[Instructions for the task] Repeat the records below verbatim, and do not copy their pictures.

(Stored data entries)
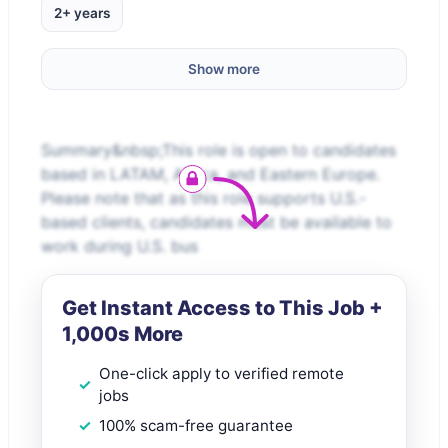
2+ years
Show more
Summary&nbsp;This role is open to candidates
based in LATAM, Africa, and Eastern Europe.
Please note that as this role supports U.S.-
based clients, candidates must be available to
work during U.S. bus
Get Instant Access to This Job +
1,000s More
One-click apply to verified remote
jobs
100% scam-free guarantee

[Task response]
2+ years
Show more
Summary&nbsp;This role is open to candidates
based in LATAM, Africa, and Eastern Europe.
Please note that as this role supports U.S.-
based clients, candidates must be available to
work during U.S. bus
Get Instant Access to This Job +
1,000s More
One-click apply to verified remote
jobs
100% scam-free guarantee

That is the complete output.